● **Extracted page text data**:
********
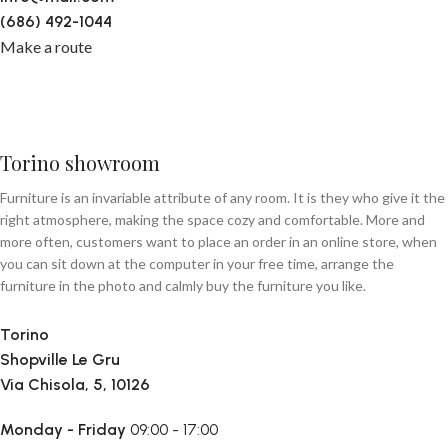
(686) 492-1044
Make a route
Torino showroom
Furniture is an invariable attribute of any room. It is they who give it the
right atmosphere, making the space cozy and comfortable. More and
more often, customers want to place an order in an online store, when
you can sit down at the computer in your free time, arrange the
furniture in the photo and calmly buy the furniture you like.
Torino
Shopville Le Gru
Via Chisola, 5, 10126
Monday - Friday
09:00 - 17:00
********
● **Exercise**: With the line containing "you can sit" as the first and the last line of the records as the final one, print exactly the lines in that span.

● **Task result**:
you can sit down at the computer in your free time, arrange the
furniture in the photo and calmly buy the furniture you like.
Torino
Shopville Le Gru
Via Chisola, 5, 10126
Monday - Friday
09:00 - 17:00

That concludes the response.